#### TRY IT
Set down the entries exactly as they appear, apart from the images, which stay out.

------------------------------------------------

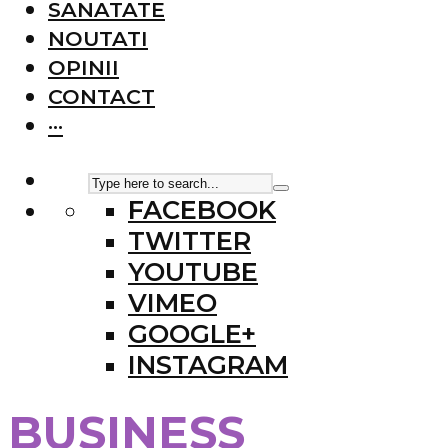
SANATATE
NOUTATI
OPINII
CONTACT
···
FACEBOOK
TWITTER
YOUTUBE
VIMEO
GOOGLE+
INSTAGRAM
BUSINESS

------------------------------------------------

#### TASK ANSWER
SANATATE
NOUTATI
OPINII
CONTACT
···
FACEBOOK
TWITTER
YOUTUBE
VIMEO
GOOGLE+
INSTAGRAM
BUSINESS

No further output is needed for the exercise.